When the temperature reaches the temperature, control is performed in accordance with the output signal from the radiation temperature side 5 so that the voltage applied to the voltage control device JFi becomes zero, that is, the current supply to the heated body a is cut off.

If heat loss during heating is ignored, it can be considered that the amount of heat that contributes to the temperature rise of the heated object a is proportional to the total amount of electric power input.
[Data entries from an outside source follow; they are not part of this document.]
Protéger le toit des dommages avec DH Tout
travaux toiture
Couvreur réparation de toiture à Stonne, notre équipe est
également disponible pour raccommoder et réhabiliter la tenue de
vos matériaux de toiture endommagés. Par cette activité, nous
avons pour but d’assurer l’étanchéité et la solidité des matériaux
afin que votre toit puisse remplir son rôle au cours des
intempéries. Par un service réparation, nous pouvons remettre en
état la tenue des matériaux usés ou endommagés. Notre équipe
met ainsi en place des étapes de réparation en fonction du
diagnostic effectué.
Therefore, compared to the conventional method in which the input P gradually decreases during time t3-to, the input P is reduced to the maximum allowable value P.
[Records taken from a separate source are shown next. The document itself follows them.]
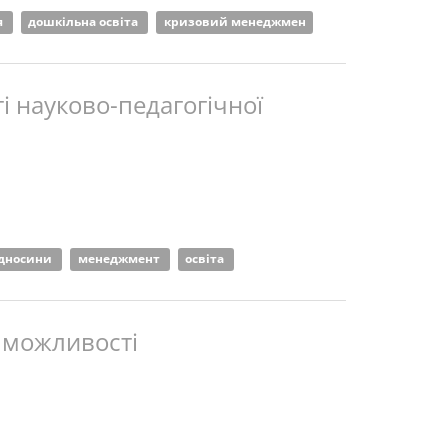
я
дошкільна освіта
кризовий менеджмен
ті науково-педагогічної
ідносини
менеджмент
освіта
і можливості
As shown in FIG. 5, the heating time to reach the desired temperature To (t&-to
) is shorter than the conventional time (ts to),
Moreover, the usage efficiency of the power supply device 3 is improved.

According to the inventor's experiments, the diameter is 12.5m+, and the effective length is 1.
When heating an object made of round bar-shaped spring steel of 0.000 mm to 900° C., the required heating time was about 33 sec when the total voltage applied between the electrodes was maintained at a constant value of 64 volts. In addition, the required heating time is approximately 17 kV when the input is controlled to a constant input that is approximately equal to the maximum input (approximately 42 kV).
sec, which was approximately A as described above. in this case,
Since there is still some margin up to the maximum allowable input value, the required heating time can be further shortened.

It should be noted that the present invention is not limited to the box of the above embodiment, and for example, the material, shape, dimensions, etc. of the heated object a can be appropriately set as necessary. Further, the voltage control device 4 may be of a type that controls the power supply device #3 to fully variable control its output voltage, and in any case, it is configured to perform full current control instead of voltage control. Good too. Furthermore, in place of the radiation thermometer 5, other appropriate thermometers may be used. In addition, various modifications and applications are possible within the scope of the gist of the present invention.

In the present invention, as described above, the input is variably controlled in relation to the temperature of the heated object so that the heating power in the heated object is almost constant, so that the resistance of the heated object increases as the temperature rises. Even if the input power increases, the input power does not decrease, and the power can be maintained at the maximum power within a range that does not cause problems due to the generation of starch and motherboard. Therefore, the heating time can be shortened to improve productivity, and the margin of the power supply device can be set small to increase usage efficiency.

[BRIEF DESCRIPTION OF THE DRAWINGS] Figures 1 and 2 are explanatory diagrams showing the characteristics of the conventional method, Figure 3 is a system diagram showing an example of the entire device to which the present invention is applied, and Figure 4 is a diagram showing the temperature and temperature of the heated object. FIG. 5 is an explanatory diagram illustrating the operating characteristics of the present invention. 1.2... Electrode, 3... Power source device, 4... Voltage control device, 5... Radiation thermometer, a... Heated object, P
...input, t...time, T...temperature. Applicant's representative Patent attorney Takehiko Suzue 7- Procedural amendment 1956, A0°3q, Commissioner of the Patent Office Shima 1) Haruki Tono], Patent Application No. 136265/1988 2, Title of the invention Resistance heating method 3, relationship with the Nagisa case to be amended Patent applicant (464) NHK Spring Co., Ltd. 4, agent 6, amendment paste] Specification 7, Contents of amendment (1) Specification box 5 Page i o Row No. 1fVJ WorkV
Correct AJ.

Claims (1)

[Claims] When a heated object is heated to a predetermined temperature by supplying electricity to the heated object, the input is fully variable controlled in relation to the temperature of the heated object so that the heating power in the heated object is approximately constant. Characteristic resistance heating method.